Exactly: the system was designed to fly the plane into the ground if a single sensor was iced up, and that's exactly what the software did. Boeing really thought this system specification was a good idea.


That is a massive over-simplification and that invites patently false characterizations like it was a "stupid mistake" that would have been fixed if they were not stupid (i.e. adopted average development process). That is absolutely not the case. They were really capable, but aerospace problems are really, really hard, and their safety capability regressed from being really, really capable.

They modified the flight characteristics of the system. They tuned the control scheme to provide the "same" outputs as the old system. However, the tuning relied on a sensor that was not previously safety-critical. As the sensor was not previously safety-critical, it was not subject to safety-critical requirements like having at least two redundant copies as would normally be required. They failed to identify that the sensor became safety critical and should thus be subject to such requirements. They sold configurations with redundant copies, which were purchased by most high-end airlines, but they failed to make it mandatory due to their oversight and purchasers decided to cheap out on sensors since they were characterized as non-safety-critical even if they were useful and valuable. The manual, which pilots actually read, has instructions on how to disable the automatic tuning and enable redundant control systems and such procedures were correctly deployed at least once if not multiple times to avert crashes in premier airlines. Only a combination of all of those failures simultaneously caused fatalities to occur at a rate nearly comparable to driving the same distance, how horrifying!

A error in UX tuning dependent on a sensor that was not made properly redundant was the "cause". That is not a "stupid mistake". That is a really hard mistake and downplaying it like it was a stupid mistake underestimates the challenges involved designing these systems. That does not excuse their mistake as they used to do better, much better, like 1,000x better, and we know how to do better and the better way is empirically economical. But, it does the entire debacle a disservice to claim it was just "being stupid". It was not, it was only qualifying for the Olympics when they needed to get the gold medal.


I really don't think it takes a mastermind of software design to go "okay I've built a system that takes control of the plane's maneuverability, let's make sure we have redundant sensors on this". Furthermore, descriptions of MCAS and its role were dangerously under played so that they didn't have to tell their customers to retrain their pilots. An egregious breach of public trust in a company we put a whole lot of faith into.


>They failed to identify that the sensor became safety critical and should thus be subject to such requirements.

Whistleblower testimony indicated it wasn't a failure to identify it as safety critical, but a conscious decision not to mention it as such to the regulator, and not implement it as a dual sensor system as doing so would have caused the design to require Class D simulator training; which Boeing was relying on the abscence of as a selling point to prevent existing airlines from defecting to Airbus.

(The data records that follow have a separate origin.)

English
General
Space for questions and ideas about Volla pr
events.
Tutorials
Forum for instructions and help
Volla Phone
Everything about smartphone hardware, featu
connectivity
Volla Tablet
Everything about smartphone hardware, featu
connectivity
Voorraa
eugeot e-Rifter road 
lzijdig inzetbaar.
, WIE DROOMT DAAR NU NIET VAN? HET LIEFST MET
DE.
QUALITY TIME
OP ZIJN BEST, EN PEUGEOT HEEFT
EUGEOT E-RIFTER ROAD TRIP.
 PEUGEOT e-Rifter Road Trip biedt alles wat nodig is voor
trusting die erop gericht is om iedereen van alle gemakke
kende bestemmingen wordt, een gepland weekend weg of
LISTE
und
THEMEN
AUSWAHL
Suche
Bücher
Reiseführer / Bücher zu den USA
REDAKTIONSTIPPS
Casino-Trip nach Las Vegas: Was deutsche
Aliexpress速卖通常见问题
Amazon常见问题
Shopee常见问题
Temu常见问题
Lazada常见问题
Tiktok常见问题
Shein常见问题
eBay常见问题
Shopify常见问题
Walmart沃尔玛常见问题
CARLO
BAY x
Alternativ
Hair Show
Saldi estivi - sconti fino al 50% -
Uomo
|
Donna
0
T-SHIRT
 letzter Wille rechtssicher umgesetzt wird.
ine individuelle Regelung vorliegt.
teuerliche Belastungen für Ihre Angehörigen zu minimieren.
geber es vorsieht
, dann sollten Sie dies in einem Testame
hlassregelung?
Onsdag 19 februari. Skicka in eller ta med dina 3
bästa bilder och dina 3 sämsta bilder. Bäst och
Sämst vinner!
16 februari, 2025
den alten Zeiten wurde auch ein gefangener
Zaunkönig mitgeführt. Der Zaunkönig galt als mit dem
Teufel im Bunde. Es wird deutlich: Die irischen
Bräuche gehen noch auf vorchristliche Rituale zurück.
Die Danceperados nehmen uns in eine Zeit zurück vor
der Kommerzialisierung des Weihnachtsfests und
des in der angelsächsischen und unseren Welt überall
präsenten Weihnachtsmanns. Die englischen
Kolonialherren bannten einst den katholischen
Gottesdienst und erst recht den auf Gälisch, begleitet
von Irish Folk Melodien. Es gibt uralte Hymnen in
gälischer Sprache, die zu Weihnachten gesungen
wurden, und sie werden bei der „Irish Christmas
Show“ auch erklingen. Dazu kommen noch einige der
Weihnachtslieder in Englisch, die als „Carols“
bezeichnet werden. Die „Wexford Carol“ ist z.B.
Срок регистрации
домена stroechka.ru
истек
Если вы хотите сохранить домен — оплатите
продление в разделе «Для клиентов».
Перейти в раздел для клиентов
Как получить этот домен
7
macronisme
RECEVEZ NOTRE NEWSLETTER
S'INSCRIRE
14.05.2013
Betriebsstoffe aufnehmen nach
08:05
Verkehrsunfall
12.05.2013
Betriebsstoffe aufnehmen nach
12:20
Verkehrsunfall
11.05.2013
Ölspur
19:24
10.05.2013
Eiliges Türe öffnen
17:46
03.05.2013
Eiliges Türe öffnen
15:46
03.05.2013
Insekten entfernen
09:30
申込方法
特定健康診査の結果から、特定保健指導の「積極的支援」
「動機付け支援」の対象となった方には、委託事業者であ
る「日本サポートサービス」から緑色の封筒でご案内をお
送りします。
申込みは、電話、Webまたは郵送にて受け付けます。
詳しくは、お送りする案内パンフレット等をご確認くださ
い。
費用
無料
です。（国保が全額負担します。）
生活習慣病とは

>They sold configurations with redundant copies, which were purchased by most high-end airlines, but they failed to make it mandatory due to their oversight and purchasers decided to cheap out on sensors since they were characterized as non-safety-critical even if they were useful and valuable.

Incorrect. All MAX's have two AoA vanes, each paired to a single Flight Computer. The plane has two Flight Computers, one on each side of the cockpit, and the computer in command is typically alternated between each flight. One computer per flight will be considered in-command (henceforth referred to as Main), the other will be henceforth referred to as operating as "auxillary". The configuration you're thinking of is an AoA disagree light, implemented by enabling a codepath in software running on the Main FC whereby a cross-check of the value from the AoA vane networked to the auxillary FC would light up a warning light to inform pilots that system automation would be impacted, because the AoA values between the MFC and AFC differed. A pilot would be expected to recognize this as and adapt behavior accordingly/take measures to troubleshoot their instruments. Importantly, however, this feature had zero influence on MCAS. MCAS only took into account inputs from the vane directly wired to the Main FC. While a cross-check happened elsewhere for the sole purpose of illuminating a diagnostic lamp, there was no cross-check functionality implemented within the scope of the MCAS subsystem. The MCAS system was not thoroughly documented in any delivered to the pilot documentation. The program test pilot got specific dispensation to leave that out of the flight manual. See the Congressional investigation, final NTSB, and FAA report.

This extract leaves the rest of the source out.